Settings

A small town with stretches and stretches of concrete. Shiny cars parked in the sun in clean parking lots with not a soul in sight. Plazas with huge edifices of departmental stores and chain restaurants displaying happy signs with overly happy mascots dozing in the sun with no one to see.

Tree lined roads with large mansions on either side which look like most rooms in them have never really been occupied. High fences  guarding lives that are not there inside for most of the year.

Perhaps there are nuances here, stories that I am unable to catch. Signs of life that escape me.

Huge skyscrapers with tinted glass walls. Squeaky clean reception areas with women with painted faces and plastic smiles. Men and women in black suits and identical expressions on their faces that make them all look alike. They are always going somewhere. Guarded people with guarded lives. Their stories are not ones I can read. So their stoires are ones that I cannot write.

Stretches and stretches of tarpaulin covered spaces that are homes for multiple men, women and children huddled together. Tin pots and pans and crying children sitting outside. Voices shouting to each other and people visible through imperfectly hung rag curtains  sitting on the floor apparently doing nothing of great consequence to the world.

Lives on display to the passers by.

Nuances that are easily visible. People that seem easy to read. Stories that seem easy to tell.

Signs of life that seem so easy to interpret and display with authority. Lives that fall a victim to the pen.

13 thoughts on “Settings”

  1. I love your pages and your form of self-expression, it is a pleasure to have you share your gifts through your pages Thank you. I have nominated you for blog of the Year please visit my page Blog of the year awards and nominations Thank you! Revised
    Posted on December 9, 2012

    Like

  2. I can imagine the lives of the guarded more than I can imagine the lives and loss of the ones out there for all to see.
    Beautifully written–in few words you have created so much for us to think about.

    Like

  3. My young son and I have been reading a book about a boy who was swept away from his family during Hurricane Katrina.

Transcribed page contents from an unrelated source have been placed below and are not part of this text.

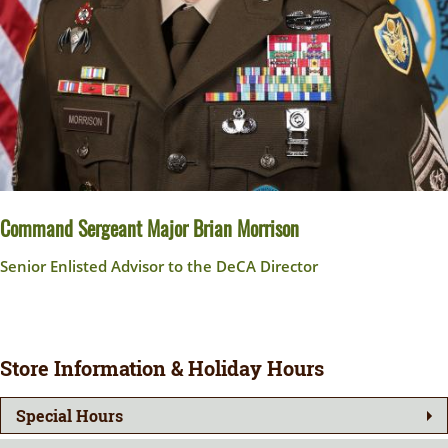
Command Sergeant Major Brian Morrison
Senior Enlisted Advisor to the DeCA Director
Store Information & Holiday Hours
Special Hours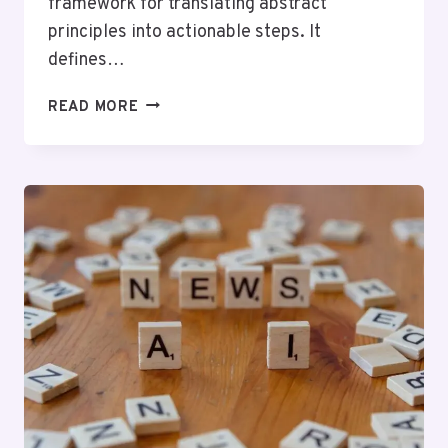
framework for translating abstract
principles into actionable steps. It
defines…
WHAT
READ MORE
IS
NTYXFN?
A
COMPLETE
GUIDE
FOR
BEGINNERS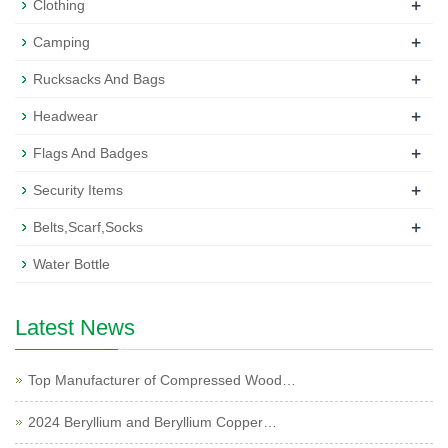
+
Clothing
+
Camping
+
Rucksacks And Bags
+
Headwear
+
Flags And Badges
+
Security Items
+
Belts,Scarf,Socks
Water Bottle
Latest News
Top Manufacturer of Compressed Wood…
2024 Beryllium and Beryllium Copper…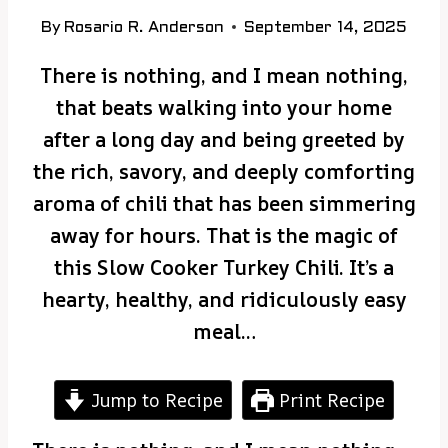
By
Rosario R. Anderson
September 14, 2025
There is nothing, and I mean nothing,
that beats walking into your home
after a long day and being greeted by
the rich, savory, and deeply comforting
aroma of chili that has been simmering
away for hours. That is the magic of
this Slow Cooker Turkey Chili. It’s a
hearty, healthy, and ridiculously easy
meal…
Jump to Recipe
Print Recipe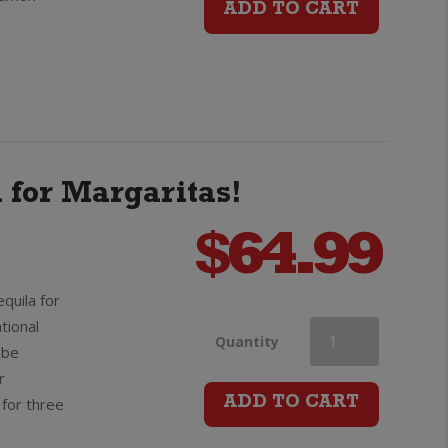
ADD TO CART
quantity
a for Margaritas!
$
64.99
quila for
tional
Olmeca
Quantity
obe
r
Altos
for three
ADD TO CART
Plata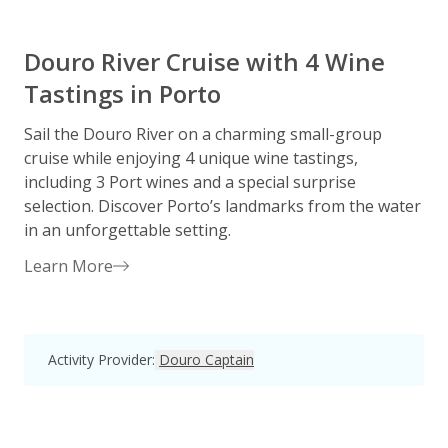
Douro River Cruise with 4 Wine
Tastings in Porto
Sail the Douro River on a charming small-group
D
cruise while enjoying 4 unique wine tastings,
p
including 3 Port wines and a special surprise
R
selection. Discover Porto’s landmarks from the water
p
in an unforgettable setting.
Learn More
Activity Provider
:
Douro Captain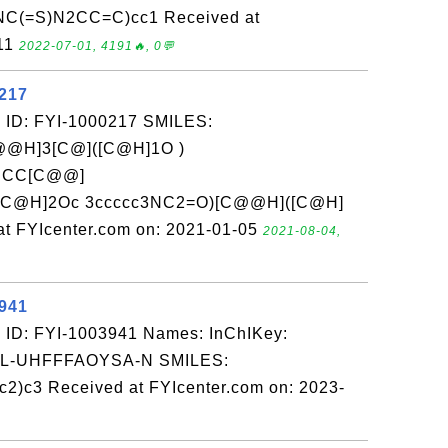
C(=S)N2CC=C)cc1 Received at
-11
2022-07-01, 4191🔥, 0💬
0217
 ID: FYI-1000217 SMILES:
@H]3[C@]([C@H]1O )
CCC[C@@]
[C@H]2Oc 3ccccc3NC2=O)[C@@H]([C@H]
 FYIcenter.com on: 2021-01-05
2021-08-04,
3941
 ID: FYI-1003941 Names: InChIKey:
-UHFFFAOYSA-N SMILES:
2)c3 Received at FYIcenter.com on: 2023-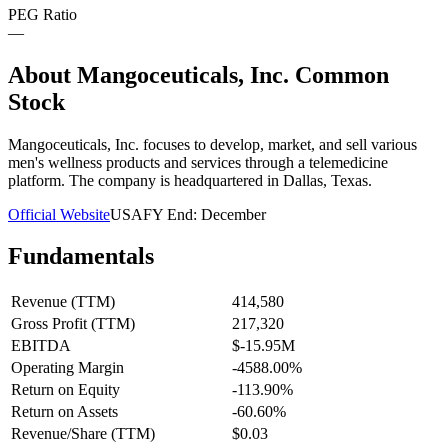
PEG Ratio
—
About
Mangoceuticals, Inc. Common
Stock
Mangoceuticals, Inc. focuses to develop, market, and sell various
men's wellness products and services through a telemedicine
platform. The company is headquartered in Dallas, Texas.
Official Website
USA
FY End:
December
Fundamentals
Revenue (TTM)
414,580
Gross Profit (TTM)
217,320
EBITDA
$-15.95M
Operating Margin
-4588.00%
Return on Equity
-113.90%
Return on Assets
-60.60%
Revenue/Share (TTM)
$0.03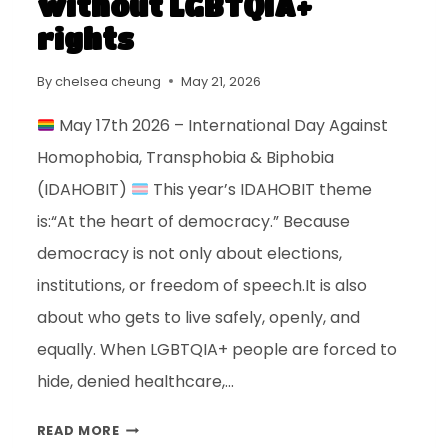
without LGBTQIA+
rights
By
chelsea cheung
May 21, 2026
May 17th 2026 – International Day Against
Homophobia, Transphobia & Biphobia
(IDAHOBIT)
This year’s IDAHOBIT theme
is:“At the heart of democracy.” Because
democracy is not only about elections,
institutions, or freedom of speech.It is also
about who gets to live safely, openly, and
equally. When LGBTQIA+ people are forced to
hide, denied healthcare,…
READ MORE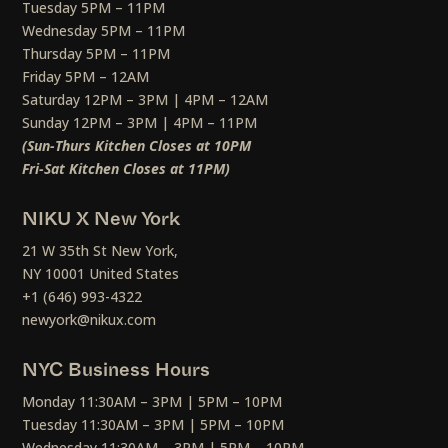
Tuesday 5PM – 11PM
Wednesday 5PM – 11PM
Thursday 5PM – 11PM
Friday 5PM – 12AM
Saturday 12PM – 3PM | 4PM – 12AM
Sunday 12PM – 3PM | 4PM – 11PM
(Sun-Thurs Kitchen Closes at 10PM
Fri-Sat Kitchen Closes at 11PM)
NIKU X New York
21 W 35th St New York,
NY 10001 United States
+1 (646) 993-4322
newyork@nikux.com
NYC Business Hours
Monday 11:30AM – 3PM | 5PM – 10PM
Tuesday 11:30AM – 3PM | 5PM – 10PM
Wednesday 11:30AM – 3PM | 5PM – 10PM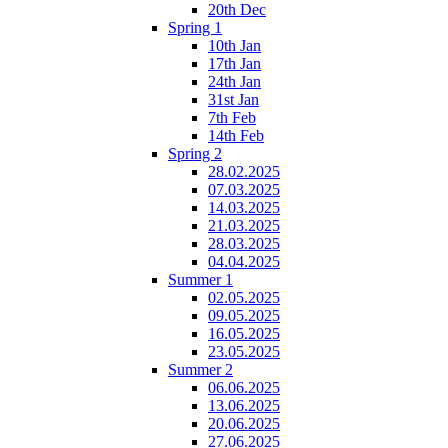
20th Dec
Spring 1
10th Jan
17th Jan
24th Jan
31st Jan
7th Feb
14th Feb
Spring 2
28.02.2025
07.03.2025
14.03.2025
21.03.2025
28.03.2025
04.04.2025
Summer 1
02.05.2025
09.05.2025
16.05.2025
23.05.2025
Summer 2
06.06.2025
13.06.2025
20.06.2025
27.06.2025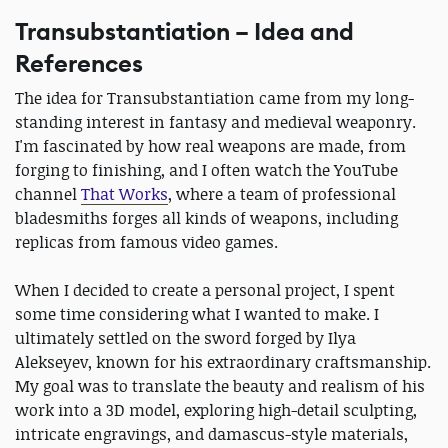
Transubstantiation – Idea and
References
The idea for Transubstantiation came from my long-
standing interest in fantasy and medieval weaponry.
I'm fascinated by how real weapons are made, from
forging to finishing, and I often watch the YouTube
channel
That Works
, where a team of professional
bladesmiths forges all kinds of weapons, including
replicas from famous video games.
When I decided to create a personal project, I spent
some time considering what I wanted to make. I
ultimately settled on the sword forged by Ilya
Alekseyev, known for his extraordinary craftsmanship.
My goal was to translate the beauty and realism of his
work into a 3D model, exploring high-detail sculpting,
intricate engravings, and damascus-style materials,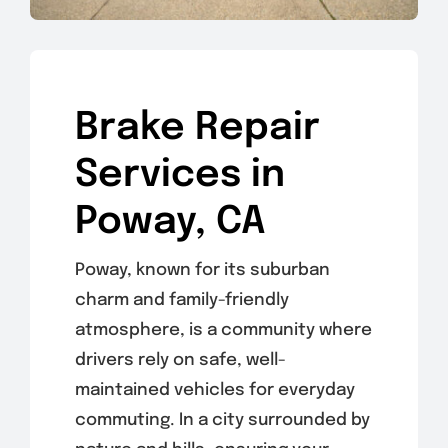
Brake Repair
Services in
Poway, CA
Poway, known for its suburban
charm and family-friendly
atmosphere, is a community where
drivers rely on safe, well-
maintained vehicles for everyday
commuting. In a city surrounded by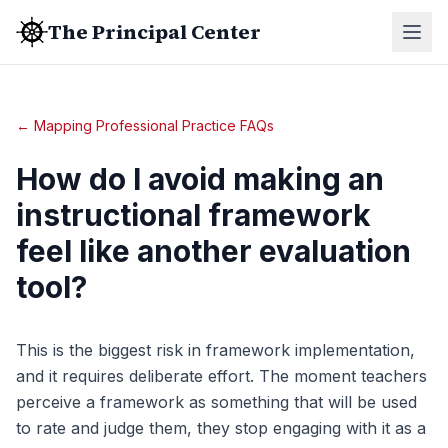
The Principal Center
← Mapping Professional Practice FAQs
How do I avoid making an
instructional framework
feel like another evaluation
tool?
This is the biggest risk in framework implementation,
and it requires deliberate effort. The moment teachers
perceive a framework as something that will be used
to rate and judge them, they stop engaging with it as a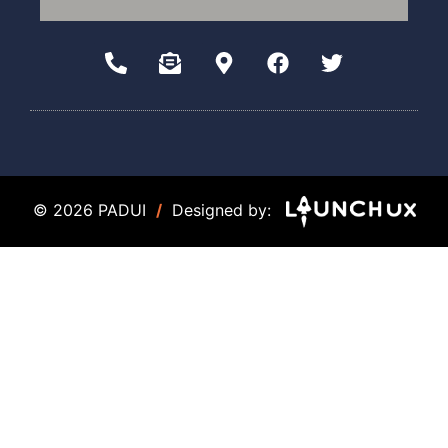
© 2026 PADUI
/
Designed by: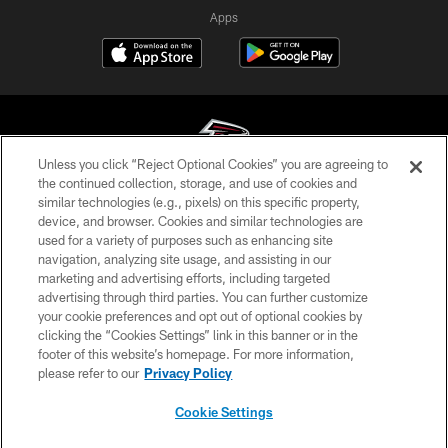
Apps
Unless you click “Reject Optional Cookies” you are agreeing to
the continued collection, storage, and use of cookies and
similar technologies (e.g., pixels) on this specific property,
© Atlanta Falcons Football Club - 2026
device, and browser. Cookies and similar technologies are
used for a variety of purposes such as enhancing site
PRIVACY POLICY
navigation, analyzing site usage, and assisting in our
EMPLOYMENT
marketing and advertising efforts, including targeted
advertising through third parties. You can further customize
FAQ
your cookie preferences and opt out of optional cookies by
clicking the “Cookies Settings” link in this banner or in the
MEDIA
footer of this website’s homepage. For more information,
ACCESSIBILITY
please refer to our
Privacy Policy
AD CHOICES
Cookie Settings
YOUR PRIVACY CHOICES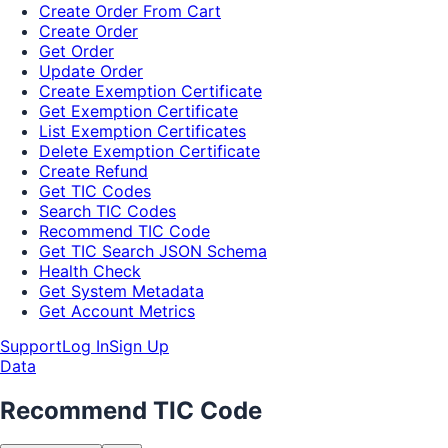
Create Order From Cart
Create Order
Get Order
Update Order
Create Exemption Certificate
Get Exemption Certificate
List Exemption Certificates
Delete Exemption Certificate
Create Refund
Get TIC Codes
Search TIC Codes
Recommend TIC Code
Get TIC Search JSON Schema
Health Check
Get System Metadata
Get Account Metrics
Support
Log In
Sign Up
Data
Recommend TIC Code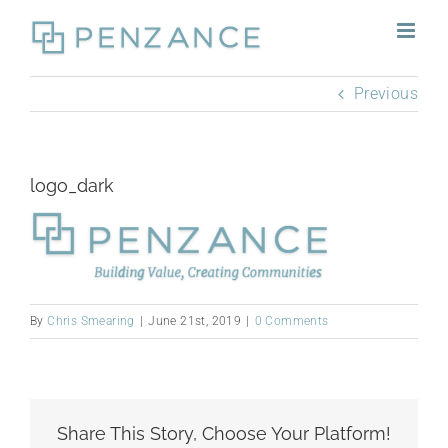
Skip
to
content
Previous
logo_dark
By
Chris Smearing
|
June 21st, 2019
|
0 Comments
Share This Story, Choose Your Platform!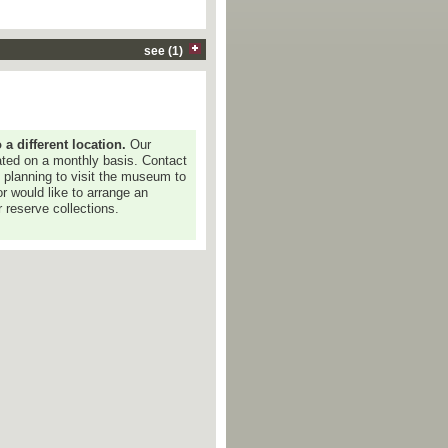
see (1)
 different location.
Our
dated on a monthly basis. Contact
e planning to visit the museum to
or would like to arrange an
 reserve collections.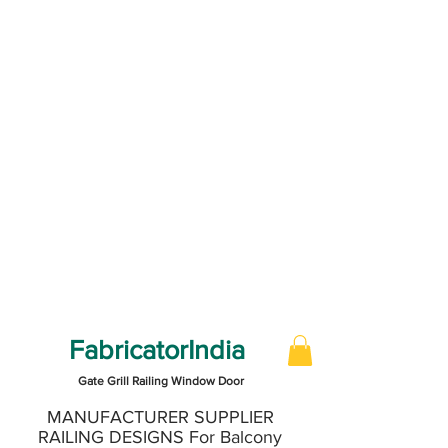
FabricatorIndia
Gate Grill Railing Window Door
MANUFACTURER SUPPLIER
RAILING DESIGNS For Balcony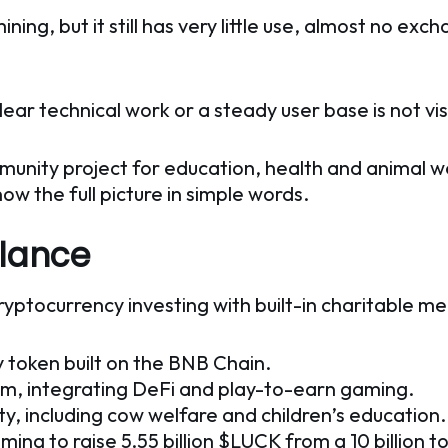
g, but it still has very little use, almost no excha
ar technical work or a steady user base is not vis
unity project for education, health and animal w
now the full picture in simple words.
Glance
ryptocurrency investing with built-in charitable m
y token built on the BNB Chain.
em, integrating DeFi and play-to-earn gaming.
ty, including cow welfare and children’s education.
iming to raise 5.55 billion $LUCK from a 10 billion t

I would find it incredibly difficult to write anyone’s story but my own (and even that is uncomfortable, if not difficult)…although, like you, I wonder about the facades I see when I am in town or among other people. I worry that writing about them – having them “fall victim” to my own pen – would be judgmental in some fashion…which is why I have come to prefer photography to writing. Thank you for this powerful and thought-provoking post.